Exercise data:

# # #

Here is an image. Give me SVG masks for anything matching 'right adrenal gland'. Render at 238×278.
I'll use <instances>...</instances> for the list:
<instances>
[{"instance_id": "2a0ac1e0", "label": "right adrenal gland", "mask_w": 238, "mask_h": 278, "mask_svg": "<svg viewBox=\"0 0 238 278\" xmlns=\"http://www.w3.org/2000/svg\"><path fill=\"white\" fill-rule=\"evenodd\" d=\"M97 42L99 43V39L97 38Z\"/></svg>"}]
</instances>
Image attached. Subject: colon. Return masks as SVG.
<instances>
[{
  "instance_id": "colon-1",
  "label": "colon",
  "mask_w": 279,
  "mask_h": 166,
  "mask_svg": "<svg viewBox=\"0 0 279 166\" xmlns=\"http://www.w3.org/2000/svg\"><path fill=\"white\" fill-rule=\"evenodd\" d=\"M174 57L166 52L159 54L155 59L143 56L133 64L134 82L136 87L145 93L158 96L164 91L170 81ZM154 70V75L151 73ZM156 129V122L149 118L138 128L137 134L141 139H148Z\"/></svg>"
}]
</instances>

# # #

Instructions for the task: Write the lines out verbatim, from the one with "Image attached. Subject: colon." through the last line of the entries, and stop there.

Answer to the exercise:
Image attached. Subject: colon. Return masks as SVG.
<instances>
[{
  "instance_id": "colon-1",
  "label": "colon",
  "mask_w": 279,
  "mask_h": 166,
  "mask_svg": "<svg viewBox=\"0 0 279 166\" xmlns=\"http://www.w3.org/2000/svg\"><path fill=\"white\" fill-rule=\"evenodd\" d=\"M174 57L166 52L159 54L155 59L143 56L133 64L134 82L136 87L145 93L158 96L164 91L170 81ZM154 70V75L151 73ZM156 129V122L149 118L138 128L137 134L141 139H148Z\"/></svg>"
}]
</instances>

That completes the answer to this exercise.